La guerra entre Rusia y Ucrania volvió a modificar las condiciones del comercio internacional. En un contexto de disparada en los precios de la energía y suba de los commodities alimenticios, la Unión Europea busca reflotar el acuerdo con el Mercosur. El embajador del bloque en Argentina, Amador Sánchez Rico, dijo: “Si no lo impulsamos ahora, no lo vamos a hacer nunca”. El tratado en cuestión fue anunciado por Mauricio Macri en 2019 durante su presidencia pro témpore pero luego se supo que no estaba cerrado. Fuentes oficiales aclararon a Ámbito que ni en Argentina ni en el bloque sudamericano están apurados en acelerar ningún proceso.

Las declaraciones del diplomático se dan en el marco de la confirmación por parte de las autoridades europeas de que en el corto plazo se reducirá la dependencia de los envíos energéticos rusos. En ese sentido, se espera un mayor impulso a las energías renovables en el plano local, pero también la posibilidad de acuerdos con países de la región latinoamericana para potenciar la producción y futura exportación de hidrocarburos.

En una conferencia organizada por el Centro de Estudios Internacionales de la Universidad de Belgrano, Amador Sánchez Rico subrayó que “dado el contexto geopolítico y el impacto de la guerra en Ucrania sobre las cadenas de suministro de energía y de alimentos, es el momento oportuno para la ratificación del acuerdo entre el Mercosur y la Unión Europea”. En esa línea enfatizó: “Si no podemos impulsar el acuerdo ahora, no vamos a hacerlo nunca”.

El embajador sostuvo que el gran desafío de la Unión Europea es independizarse del gas y el petróleo que les provee Rusia. “No fuimos capaces de hacerlo desde el año 2014, con la anexión de Crimea, e incluso algunos países incrementaron sus importaciones”, admitió. Pero puntualizó que el objetivo es reducir a dos terceras partes la dependencia del gas y el petróleo ruso.

Fuentes oficiales aclararon a Ámbito que ni Argentina ni el Mercosur en su conjunto tienen en agenda acelerar el acuerdo. “En este contexto de crisis global, no estamos apurados para hacer avanzar ningún proceso, hay que esperar. Nuestras prioridades ahora son la reducción de la inflación y la recuperación de los ingresos”, sostuvieron.

Desde el inicio del conflicto bélico, Europa viene analizando medidas para morigerar el impacto sobre sus economías.
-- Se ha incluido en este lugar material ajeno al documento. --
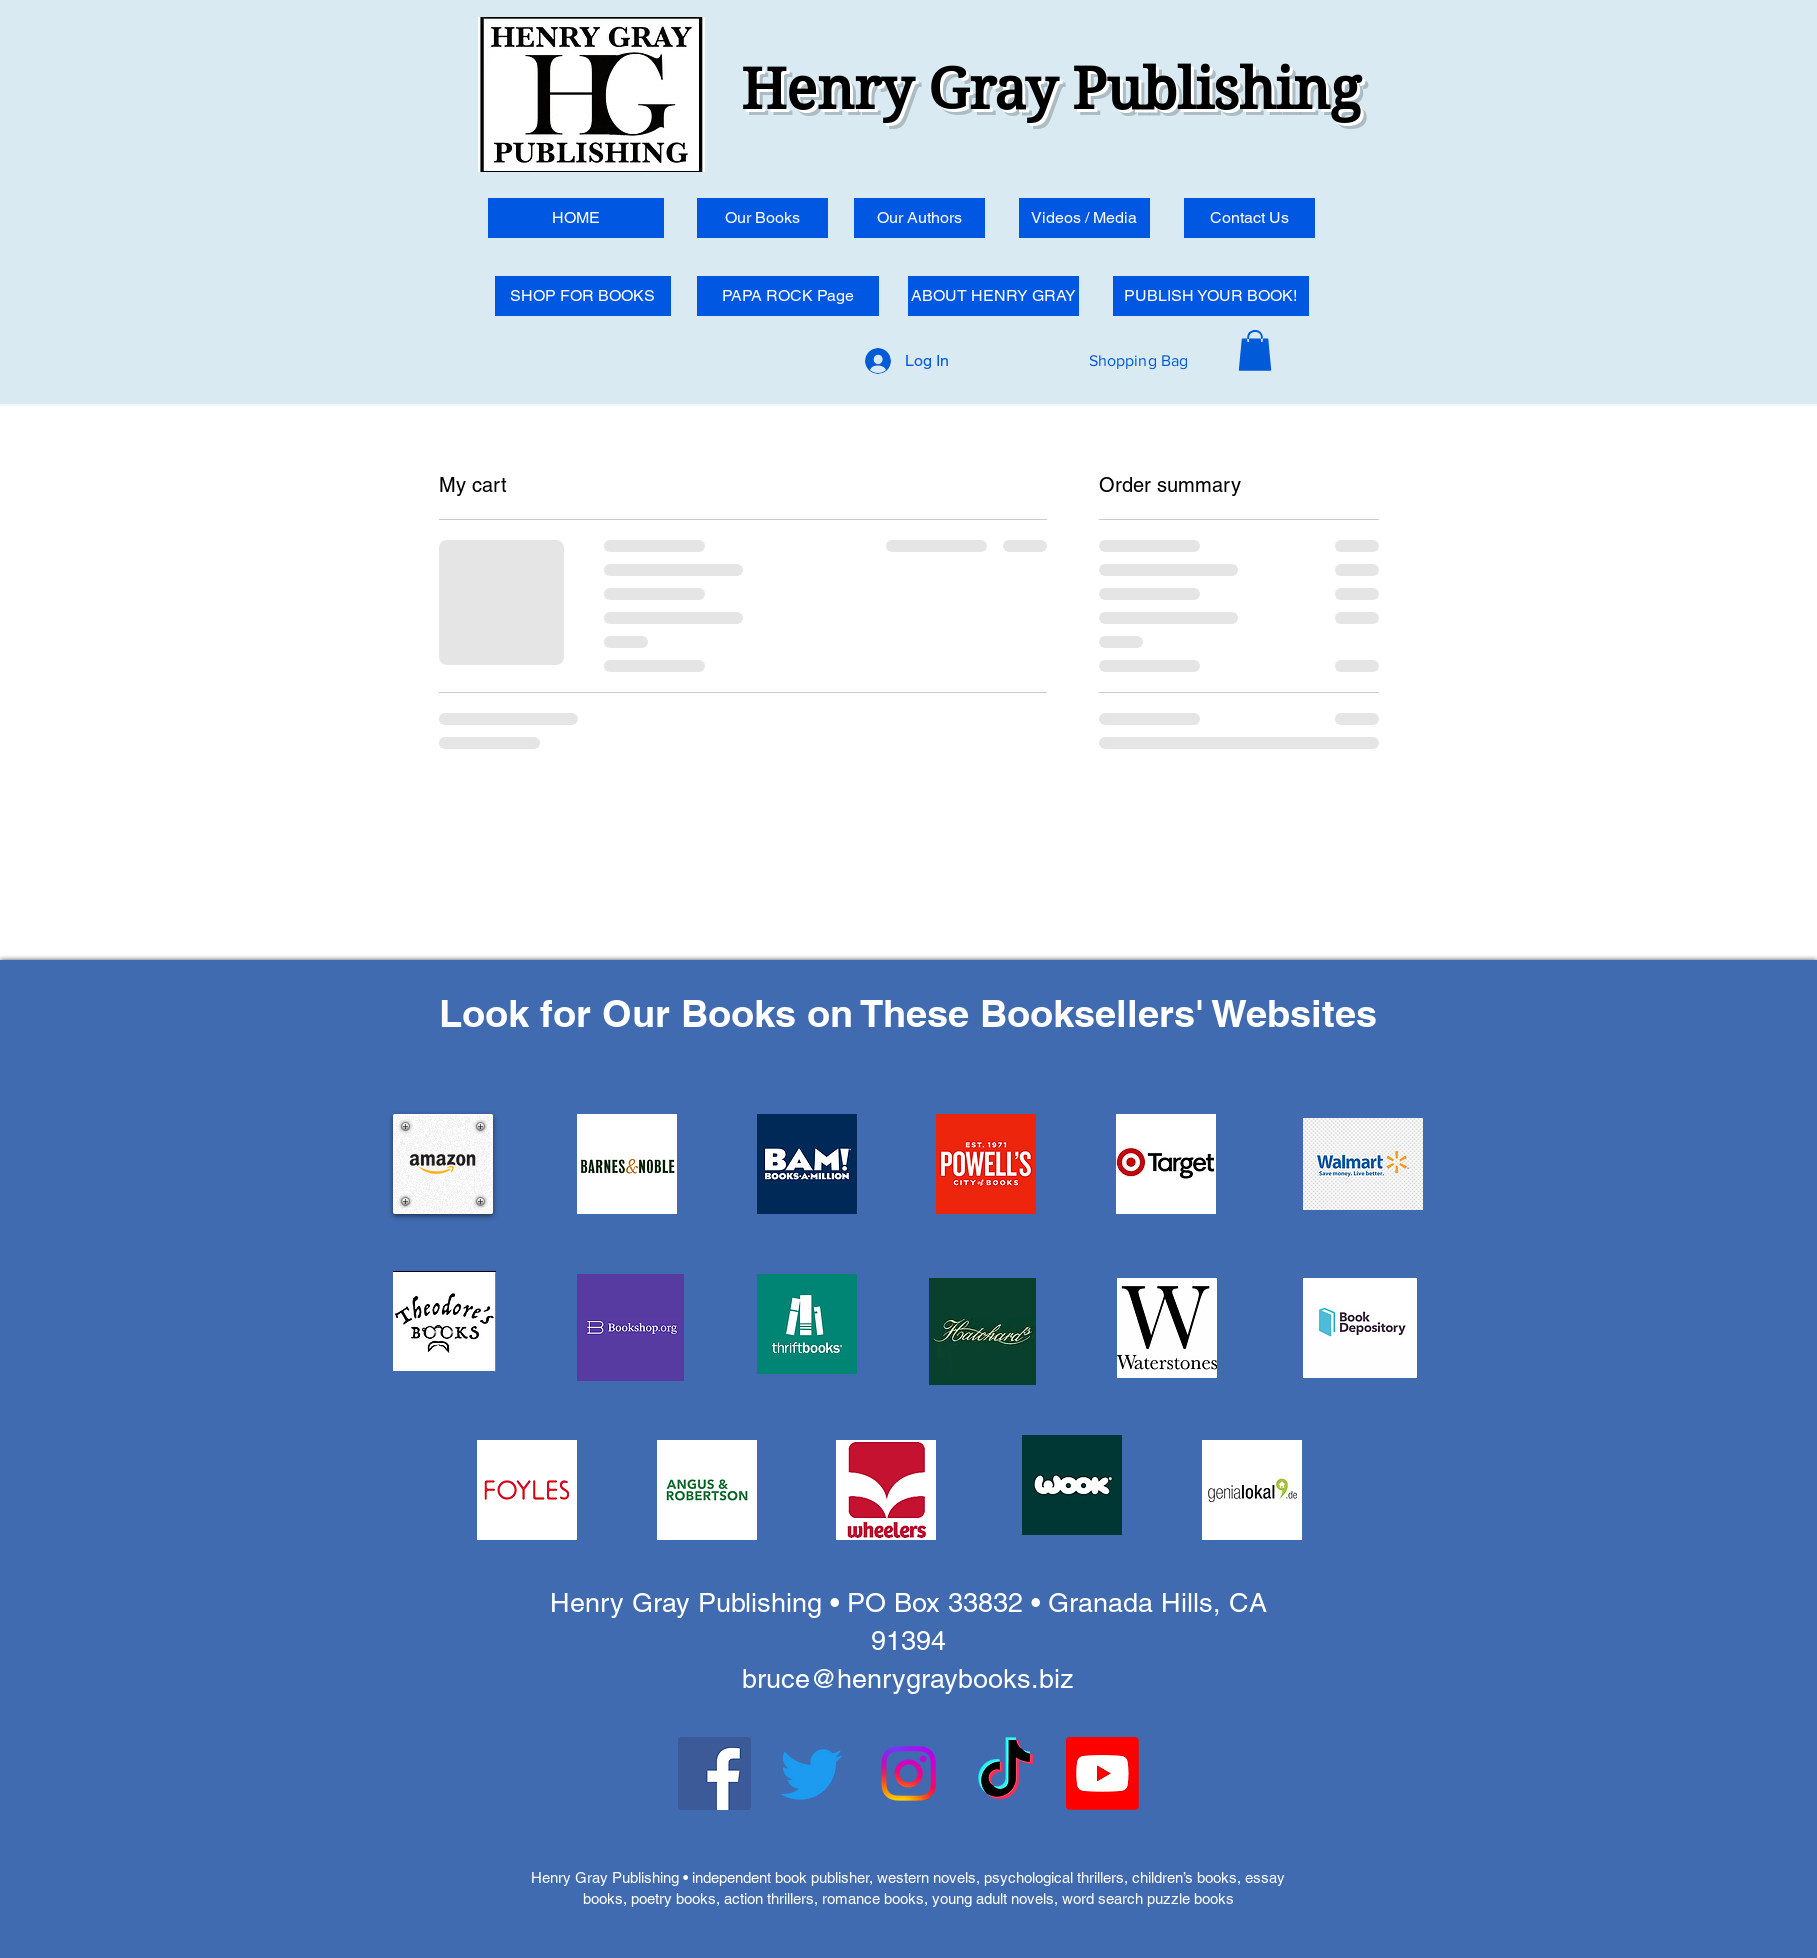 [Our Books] (762, 218)
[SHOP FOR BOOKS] (583, 296)
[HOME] (576, 218)
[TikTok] (1005, 1773)
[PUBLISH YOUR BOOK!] (1211, 296)
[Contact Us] (1249, 218)
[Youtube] (1102, 1773)
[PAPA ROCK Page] (788, 296)
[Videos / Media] (1084, 218)
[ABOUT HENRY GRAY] (993, 296)
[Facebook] (714, 1773)
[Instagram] (908, 1773)
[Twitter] (811, 1773)
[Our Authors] (919, 218) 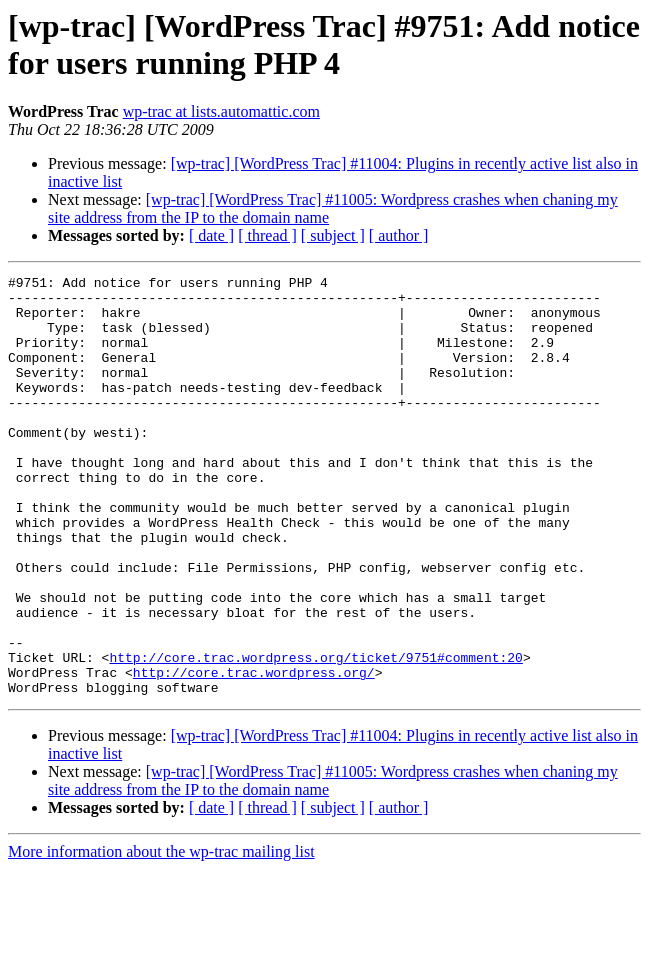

Incluso se llevaron adelante de manera temporal algunas flexibilizaciones arancelarias y fitosanitarias sobre algunos productos. Como anticipó este medio, como medida de emergencia, España y Portugal habilitaron el ingreso de maíz argentino a partir de marzo.

El 28 de junio de 2019, siendo Mauricio Macri presidente pro-témpore del Mercosur, se firmó un Acuerdo de Asociación Estratégica entre el bloque sudamericano y la Unión Europea. Sin embargo, el canciller uruguayo Francisco Bustillo dijo en febrero de 2021 que dicho tratado “no está cerrado”, sino que está consensuado “en su cuerpo central”. Desde ese entonces, no hubo avances significativos.

Incluso una serie de países europeos se mostraron reacios a culminar el proceso alegando la falta de compromiso del presidente de Brasil, Jair Bolsonaro, con la protección de la selva amazónica. Aunque diversas publicaciones internacionales dan cuenta del malestar de los sectores vinculados al agronegocio en economías donde tiene un fuerte peso, como la francesa.

Semanas atrás, el ministro de Economía brasileño Paulo Guedes había lanzado declaraciones similares a las del embajador europeo. “Creo que el acuerdo de libre comercio entre la Unión Europea y el Mercosur se logrará en dos años y medio, ya que la actual situación geopolítica y la guerra en Ucrania acelerará este proceso”, sostuvo en diálogo con la agencia EFE. En esa misma entrevista, señaló al agroalimentario y al energético como sectores claves para profundizar la cooperación.